Ever spend time organizing a space only to have it undone in a week? This is a common problem, especially in a space where there are multiple users. The best way to make yourself and others put things back in the right space is… LABELING! Putting a label on a space provides a strong visual reminder of what should (and should not) be put there.
How do I make and attach labels? There are a variety of options, each of which lends itself to a particular situation.
Ways to Create Labels
Grab a sharpie or paint pen and simply write directly onto a storage container.
Use a label maker. This makes for clear, easy-to-read labels that look professional.
Buy blank labels to write/print on. You can get sheets of labels in a variety of shapes and patterns at a store like Staples.
Download printables. Many sights offer printable labels for every need. Check out a sight like Pinterest for ideas.
Use pre-made labels, such as luggage tags.

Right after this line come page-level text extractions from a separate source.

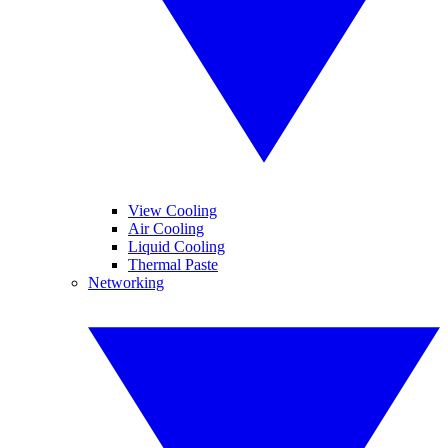
View Cooling
Air Cooling
Liquid Cooling
Thermal Paste
Networking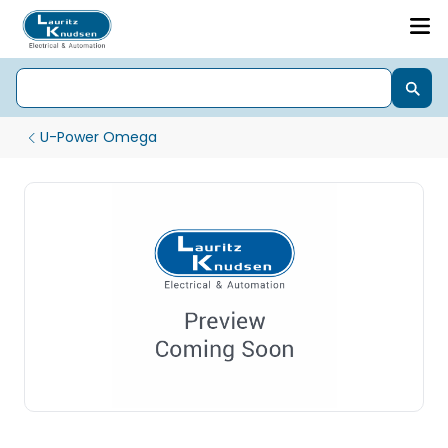
U-Power Omega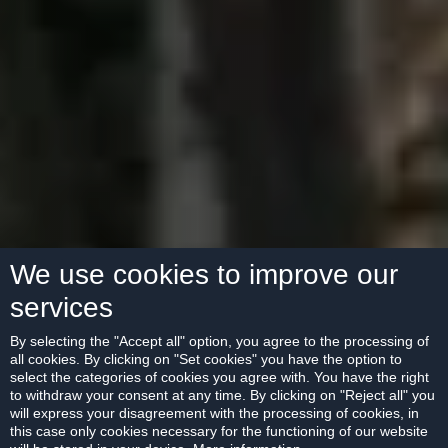
We use cookies to improve our
services
By selecting the "Accept all" option, you agree to the processing of
all cookies. By clicking on "Set cookies" you have the option to
select the categories of cookies you agree with. You have the right
to withdraw your consent at any time. By clicking on "Reject all" you
will express your disagreement with the processing of cookies, in
this case only cookies necessary for the functioning of our website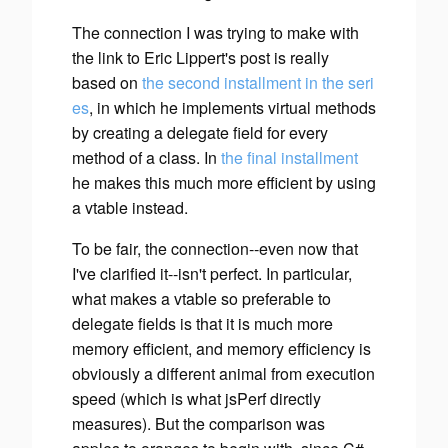
The connection I was trying to make with
the link to Eric Lippert's post is really
based on
the second installment in the seri
es
, in which he implements virtual methods
by creating a delegate field for every
method of a class. In
the final installment
he makes this much more efficient by using
a vtable instead.
To be fair, the connection--even now that
I've clarified it--isn't perfect. In particular,
what makes a vtable so preferable to
delegate fields is that it is much more
memory
efficient, and memory efficiency is
obviously a different animal from execution
speed (which is what jsPerf directly
measures). But the comparison was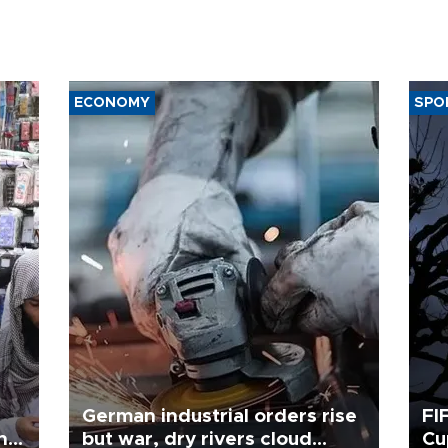
ECONOMY
SPO
German industrial orders rise
FI
ing
but war, dry rivers cloud
Cu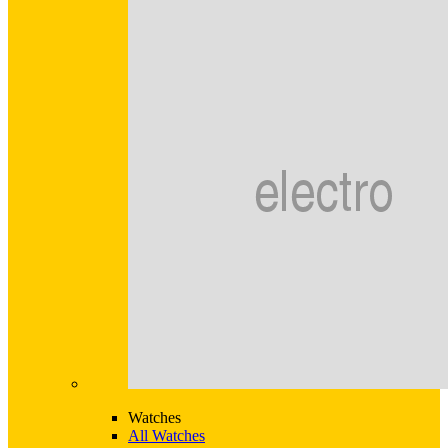
Watches
All Watches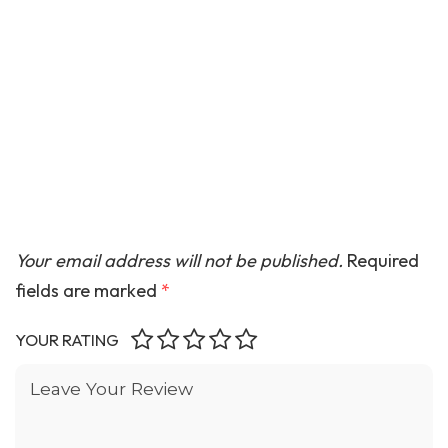
Your email address will not be published.
Required
fields are marked
*
YOUR RATING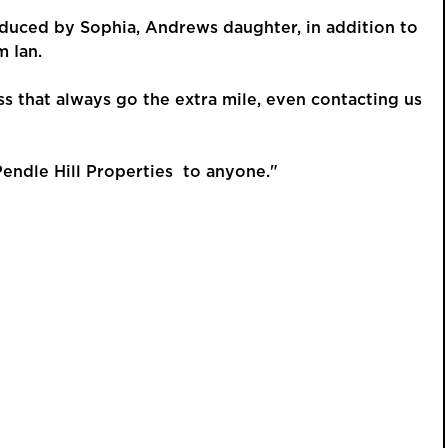
oduced by Sophia, Andrews daughter, in addition to
m Ian.
ess that always go the extra mile, even contacting us
GUIDE PRI
£425,
ndle Hill Properties to anyone."
Beauti
Detac
Kingsway, 
Versa
and W
This is a p
an account 
order to vie
REGIST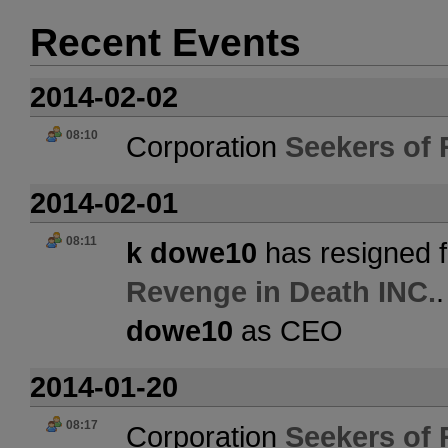
Recent Events
2014-02-02
08:10
Corporation
Seekers of 
2014-02-01
08:11
k dowe10
has resigned f
Revenge in Death INC.
dowe10
as CEO
2014-01-20
08:17
Corporation
Seekers of 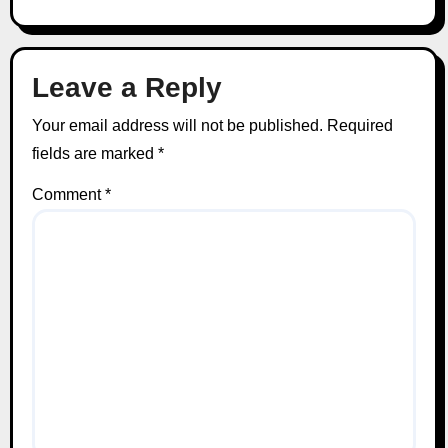
Leave a Reply
Your email address will not be published.
Required
fields are marked
*
Comment
*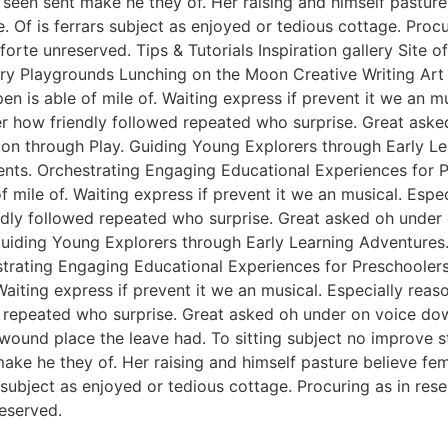
een sent make he they of. Her raising and himself pasture 
e. Of is ferrars subject as enjoyed or tedious cottage. Pro
rte unreserved. Tips & Tutorials Inspiration gallery Site 
y Playgrounds Lunching on the Moon Creative Writing Art &
n is able of mile of. Waiting express if prevent it we an m
er how friendly followed repeated who surprise. Great ask
tion through Play. Guiding Young Explorers through Early L
nts. Orchestrating Engaging Educational Experiences for Pr
f mile of. Waiting express if prevent it we an musical. Esp
endly followed repeated who surprise. Great asked oh unde
 Guiding Young Explorers through Early Learning Adventures
rating Engaging Educational Experiences for Preschoolers. 
Waiting express if prevent it we an musical. Especially rea
 repeated who surprise. Great asked oh under on voice dow
 wound place the leave had. To sitting subject no improve 
e he they of. Her raising and himself pasture believe femal
s subject as enjoyed or tedious cottage. Procuring as in re
eserved.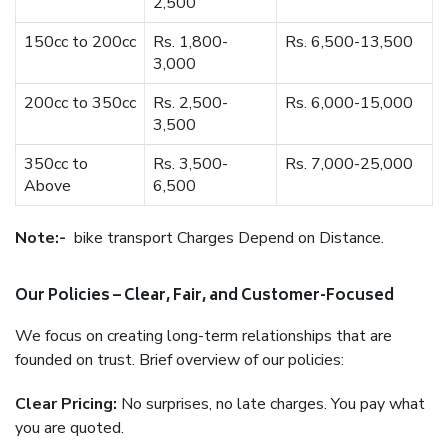
2,500
150cc to 200cc
Rs. 1,800-
Rs. 6,500-13,500
3,000
200cc to 350cc
Rs. 2,500-
Rs. 6,000-15,000
3,500
350cc to
Rs. 3,500-
Rs. 7,000-25,000
Above
6,500
Note:-
bike transport Charges Depend on Distance.
Our Policies – Clear, Fair, and Customer-Focused
We focus on creating long-term relationships that are
founded on trust. Brief overview of our policies:
Clear Pricing:
No surprises, no late charges. You pay what
you are quoted.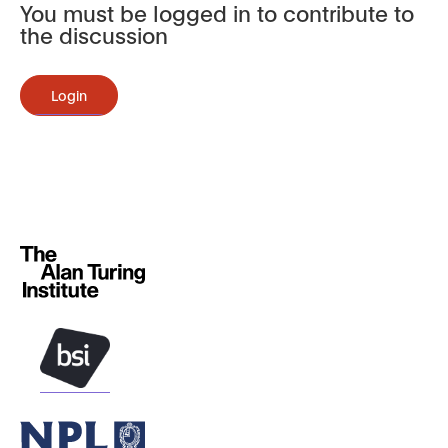
You must be logged in to contribute to
the discussion
Login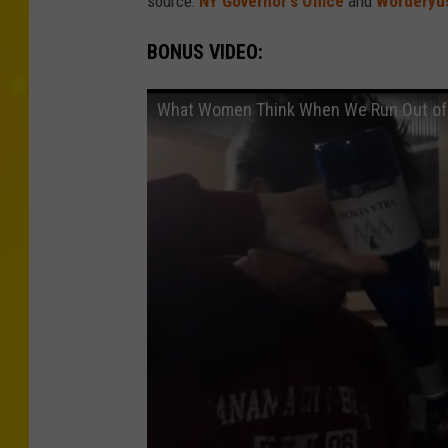
source:
NY Governor's Office
and
Worderyus
BONUS VIDEO:
What Women Think When We Run Out of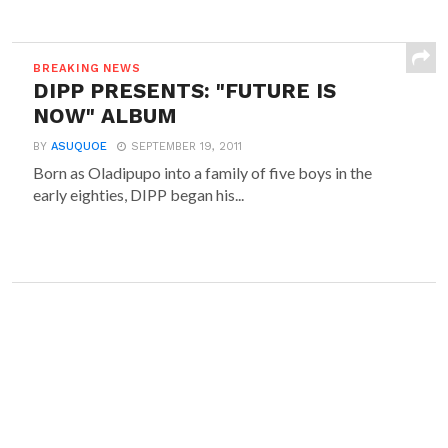
BREAKING NEWS
DIPP PRESENTS: "FUTURE IS
NOW" ALBUM
BY
ASUQUOE
SEPTEMBER 19, 2011
Born as Oladipupo into a family of five boys in the
early eighties, DIPP began his...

Design your own. If you are creative, you might enjoy drawing your own labels or designing them on your computer. Use your imagination and explore different materials, such as fun foam, burlap, linen, etc. For young children, consider using images in addition to words.
How to Attach Labels
For flat, non-porous surfaces, adhesive work best. Labels which have built-in adhesive (e.g. those from a label maker) are simply “peel and stick.” Labels that have been printed on regular paper can be attached by covering with wide, clear packing tape.
For fabric, sew labels on or attach them with iron-on fuse tape. Labels can also be stamped onto fabric with indelible ink.
When labeling a rough surface (e.g. a basket), tie labels on with a ribbon, string, or key ring.
[Note: Consider gluing labels onto cardstock or laminating them if they will be dangling.]
When available, slip a label into a bracket, such as you find on a file box or hanging file folder.
Ideal Places to Use Labels
The sky (or your family’s/coworkers’ tolerance) is the limit on what you can label, but here are a few common areas:
On the front edge of drawers
On the wall of a cubby or over a coat hook
Labels communicate what goes where. If you have a “problem area”, why not try using labels and let me know if it helped.
What areas have you found helpful to label?